Longtime Texas coach Judy Conradt described Summitt's decision as "the end of an era," adding, "It's a huge time to celebrate and show appreciation for what Pat has done for women's basketball and for all of us who are involved in the sport and love it so much."

Summitt's longtime nemesis, UConn coach Geno Auriemma, sang Summitt's praises, releasing a 2012 statement that said, in part, "Pat's vision for the game of women's basketball and her relentless drive pushed the game to a new level and made it possible for the rest of us to accomplish what we did."

Meanwhile, Baylor coach Kim Mulkey described Summitt as the "John Wooden of women's basketball," calling her "a great coach, a great ambassador in the game, and a great mother."

And perhaps that's the easiest thing to overlook when it comes to Summitt's legacy.

For virtually her entire adult life, Summitt served as a mother figure to the players who came through her program, but she also had an immeasurable impact on her son, Tyler, who was born on Sept. 21, 1990. Just like his mother, Tyler got into coaching early and became the youngest head coach in women's basketball when he was hired by Louisiana Tech in 2014.

Tyler Summitt stepped down in April after two seasons on the job, but in 2013, while he was an assistant at Marquette, he discussed his relationship with his mom in an interview with FOX Sports, acknowledging the toll her Alzheimer's had already taken.

"I think that to the public, she seems like she doesn't have Alzheimer's, and I think that's great," Tyler Summitt said at the time. "But to me, her only child, who saw her juggle 20 things at one time and watch her be Wonder Woman for so many years, I know there's a difference, because she doesn't juggle 20 things anymore.

"To win those championships, to have all those wins, to keep her program at the top, to develop all those relationships, to be the problem solver and to be the face of the program -- she was juggling a ton of things at one time," he continued. "And I think that's the one thing, that she's regular now. She's not Wonder Woman anymore."

However, Tyler Summitt, in 2013, also suggested that Pat's declining health would give her an opportunity to focus on personal relationships in a way she wasn't able to when she was coaching -- something she focused on, along with the life-saving efforts of the Pat Summitt Foundation, until her final days.
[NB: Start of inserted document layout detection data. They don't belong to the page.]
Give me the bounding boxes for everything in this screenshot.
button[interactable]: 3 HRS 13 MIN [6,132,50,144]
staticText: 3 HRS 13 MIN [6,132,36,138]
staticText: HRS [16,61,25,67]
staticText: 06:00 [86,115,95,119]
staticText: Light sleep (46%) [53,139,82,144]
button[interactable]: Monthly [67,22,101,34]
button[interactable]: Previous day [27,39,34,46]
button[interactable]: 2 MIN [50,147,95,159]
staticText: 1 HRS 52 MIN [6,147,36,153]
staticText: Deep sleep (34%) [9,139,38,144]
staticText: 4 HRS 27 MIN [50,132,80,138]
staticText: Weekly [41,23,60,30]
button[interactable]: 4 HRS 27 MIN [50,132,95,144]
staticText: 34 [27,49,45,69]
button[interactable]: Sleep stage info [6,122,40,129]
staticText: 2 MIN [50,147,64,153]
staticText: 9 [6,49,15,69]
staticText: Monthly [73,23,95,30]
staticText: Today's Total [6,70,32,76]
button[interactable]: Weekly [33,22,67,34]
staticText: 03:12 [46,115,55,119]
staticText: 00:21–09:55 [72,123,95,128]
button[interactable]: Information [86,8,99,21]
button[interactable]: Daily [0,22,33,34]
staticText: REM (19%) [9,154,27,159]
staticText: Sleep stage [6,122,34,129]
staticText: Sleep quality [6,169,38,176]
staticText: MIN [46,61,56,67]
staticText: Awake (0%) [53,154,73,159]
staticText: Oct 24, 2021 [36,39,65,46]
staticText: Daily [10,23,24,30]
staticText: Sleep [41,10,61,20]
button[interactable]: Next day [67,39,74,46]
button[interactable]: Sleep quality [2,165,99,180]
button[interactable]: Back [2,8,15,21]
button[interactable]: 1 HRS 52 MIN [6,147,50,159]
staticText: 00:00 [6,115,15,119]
"Whenever I (used to) talk to her after her practices, I'd ask, 'What did you think; what can I learn from that practice?'" said Tyler Summitt, himself a former walk-on at Tennessee. "And it would always be like, 'They've got to do better on this drill,' or 'We've got to be better at rebounding or defense,' or something like that. Now it's, 'It was so great to see Taber (Spani), and we had a great talk today.'

"And that's what I've always told people -- she will never measure her career by championships or wins or all the numbers that we like to throw out," he continued. "She measures it by those relationships and those people who are in coaching today or who are successful in whatever business they're in. And if there's any shift, that's been her shift, in her focus on those relationships."